Charcot-Marie-Tooth and Other Inherited Neuropathies



  • Charcot-Marie-Tooth (CMT) and hereditary neuropathies are genetically heterogeneous disorders primarily affecting peripheral nerves in a length-dependent pattern with symmetrical motor greater than sensory manifestations in most cases.
  • Onset is typically in childhood, adolescence, or young adulthood.
  • Categorized by pathophysiology, inheritance pattern, and genotype; type 1 is characterized by a disruption in myelin formation, and type 2 is due to disruption of axonal integrity.
  • OMIM has 64 entries in its phenotypic series for CMT disease. Many experts believe that changes are needed in the classification of CMT (1).
  • Autosomal dominant
    • CMT1 subtypes A to F
    • CMT2 subtypes A to L
    • CMT3/Dejerine-Sottas disease (severe congenital)
  • X-linked dominant: CMTX
  • Autosomal recessive (rare): CMT4
  • Mitochondrial disorders with neuropathy
    • Neuropathy, ataxia, and retinitis pigmentosa (NARP)
    • Mitochondrial neurogastrointestinal encephalomyopathy (MNGIE)
  • Hereditary neuropathy with liability to pressure palsies (HNPP)
  • Axonal neuropathies
    • Giant axonal neuropathy (GAN)
    • Hereditary neuralgic amyotrophy (HNA with predilection for the brachial plexus)
  • Hereditary sensory and autonomic neuropathies (HSANs; rare): HSAN1; HSAN2 (Morvan disease); HSAN3 (familial dysautonomia); HSAN4 (anhidrotic sensory neuropathy)


CMT: 1/2,500 to 1/3,300

  • CMT1: 70% of all CMT disorders, CMT1A is the most common making up 80% followed by type 1B, which accounts for 10%.
  • 20% of patients with undiagnosed polyneuropathy presenting to a neurologist have CMT1A.
  • CMTX is 10% of all CMT.
  • CMT2 is 30% of all CMT. CMT2A2 is the most common subtype (20%).

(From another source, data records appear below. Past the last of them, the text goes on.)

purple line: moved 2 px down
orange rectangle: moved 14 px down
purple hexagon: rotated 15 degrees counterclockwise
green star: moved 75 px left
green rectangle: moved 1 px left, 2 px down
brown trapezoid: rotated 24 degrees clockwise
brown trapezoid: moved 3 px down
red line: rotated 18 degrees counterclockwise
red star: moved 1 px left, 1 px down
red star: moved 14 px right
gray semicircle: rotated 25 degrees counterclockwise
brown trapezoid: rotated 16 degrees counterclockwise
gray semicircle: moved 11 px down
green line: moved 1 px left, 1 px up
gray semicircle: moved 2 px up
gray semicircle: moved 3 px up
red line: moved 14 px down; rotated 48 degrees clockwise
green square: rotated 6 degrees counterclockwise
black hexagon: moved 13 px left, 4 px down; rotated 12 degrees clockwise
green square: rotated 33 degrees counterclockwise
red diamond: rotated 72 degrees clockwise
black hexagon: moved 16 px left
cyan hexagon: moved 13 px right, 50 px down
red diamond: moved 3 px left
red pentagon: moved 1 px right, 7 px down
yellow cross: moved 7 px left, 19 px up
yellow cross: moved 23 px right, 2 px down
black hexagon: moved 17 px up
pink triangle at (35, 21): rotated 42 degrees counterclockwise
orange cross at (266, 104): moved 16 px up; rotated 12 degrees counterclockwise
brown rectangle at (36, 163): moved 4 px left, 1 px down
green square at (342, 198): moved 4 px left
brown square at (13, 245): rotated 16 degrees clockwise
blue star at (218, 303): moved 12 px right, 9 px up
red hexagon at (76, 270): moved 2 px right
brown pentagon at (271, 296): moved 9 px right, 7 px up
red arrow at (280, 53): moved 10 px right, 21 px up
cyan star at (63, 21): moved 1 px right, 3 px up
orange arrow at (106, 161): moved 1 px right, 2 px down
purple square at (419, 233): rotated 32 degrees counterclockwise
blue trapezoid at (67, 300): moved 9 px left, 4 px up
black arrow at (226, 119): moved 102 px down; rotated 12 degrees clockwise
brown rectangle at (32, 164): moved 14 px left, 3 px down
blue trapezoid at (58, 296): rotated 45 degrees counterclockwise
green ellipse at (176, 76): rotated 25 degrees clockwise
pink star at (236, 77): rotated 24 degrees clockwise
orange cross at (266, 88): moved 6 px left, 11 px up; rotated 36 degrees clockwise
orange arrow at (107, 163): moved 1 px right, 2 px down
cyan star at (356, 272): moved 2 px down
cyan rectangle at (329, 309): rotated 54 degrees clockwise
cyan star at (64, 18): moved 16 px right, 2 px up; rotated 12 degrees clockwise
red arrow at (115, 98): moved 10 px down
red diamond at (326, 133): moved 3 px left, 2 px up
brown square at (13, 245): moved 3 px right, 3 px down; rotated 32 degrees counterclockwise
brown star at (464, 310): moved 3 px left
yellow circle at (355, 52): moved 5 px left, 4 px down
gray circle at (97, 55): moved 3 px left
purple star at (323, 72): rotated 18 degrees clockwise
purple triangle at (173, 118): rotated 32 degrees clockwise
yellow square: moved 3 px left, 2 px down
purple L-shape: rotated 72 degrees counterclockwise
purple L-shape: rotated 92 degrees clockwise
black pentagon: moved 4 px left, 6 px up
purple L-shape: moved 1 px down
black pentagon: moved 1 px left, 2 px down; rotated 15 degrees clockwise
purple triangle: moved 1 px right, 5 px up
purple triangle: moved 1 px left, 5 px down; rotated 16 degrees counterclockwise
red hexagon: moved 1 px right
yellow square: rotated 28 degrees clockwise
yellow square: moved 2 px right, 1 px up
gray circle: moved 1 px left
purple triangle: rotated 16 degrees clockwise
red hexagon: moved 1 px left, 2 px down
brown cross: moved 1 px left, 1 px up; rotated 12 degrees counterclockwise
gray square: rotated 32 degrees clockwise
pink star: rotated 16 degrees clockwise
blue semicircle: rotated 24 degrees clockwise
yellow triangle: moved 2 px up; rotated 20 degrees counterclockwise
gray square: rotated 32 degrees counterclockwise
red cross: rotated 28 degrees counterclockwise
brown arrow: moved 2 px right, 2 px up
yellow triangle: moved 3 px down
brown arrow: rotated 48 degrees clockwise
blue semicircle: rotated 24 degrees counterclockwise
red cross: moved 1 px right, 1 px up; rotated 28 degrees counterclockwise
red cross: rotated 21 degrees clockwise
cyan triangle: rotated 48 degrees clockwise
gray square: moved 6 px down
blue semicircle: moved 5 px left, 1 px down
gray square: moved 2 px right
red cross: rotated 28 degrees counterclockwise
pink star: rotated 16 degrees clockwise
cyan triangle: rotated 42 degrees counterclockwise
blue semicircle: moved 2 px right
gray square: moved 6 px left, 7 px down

Etiology and Pathophysiology

  • CMT is a spectrum of disorders caused by ~1,000 different genetic mutations in >80 different genes (2).
  • Peripheral myelin protein 22 (PMP22) is responsible for the formation of compact myelin.
    • Duplication of the gene (increased PMP dosage) results in the CMT1A phenotype.
    • Deletion results in the HNPP phenotype.
  • Mitofusin 2 (MFN2) determines structure and morphology of mitochondria.
    • Mutation present in 20% of CMT2
  • Myelin protein zero (MPZ or P0) compacts myelin; mutations present as different phenotypes (CMT1B, DSD, CHN, and CMT2)
  • Gap junction protein, β-1 gene (GJB1, connexin 32)
    • Gap junction protein found in noncompact myelin forms a gap junction to facilitate the movement of metabolites and ions through myelin.
    • Mutation present in 90% of CMTX


  • Vast majority are autosomal dominant inheritance.
  • X-linked dominant (codominant) is second most common inheritance pattern: females less severely affected than male family members
  • Autosomal recessive inheritance is rare and occurs typically in isolated populations with consanguinity. Mitochondrial or maternal inheritance is rare, usually associated with involvement of other organ systems.

Risk Factors

  • Positive family history of neuropathy
  • Foot and hand deformities (e.g., pes cavus, hammer toes, claw hand)
  • Frequent ankle sprain, tripping, gait difficulties, distal weakness, and sensory loss

General Prevention

Most inherited neuropathies are highly penetrant; treatment is supportive.

Commonly Associated Conditions

  • Foot deformities, heel-cord shortening, contractures, muscle wasting, osteoarthritis, scoliosis
  • Hearing loss
  • Optic atrophy (CMT2A, CMTX5), retinopathy
  • Vocal cord and phrenic nerve involvement (CMT2C)
  • Restrictive airway disease and sleep apnea with phrenic nerve involvement
  • Pain is frequent and may have strong impact. It may be neuropathic or biomechanical and is not well understood (3).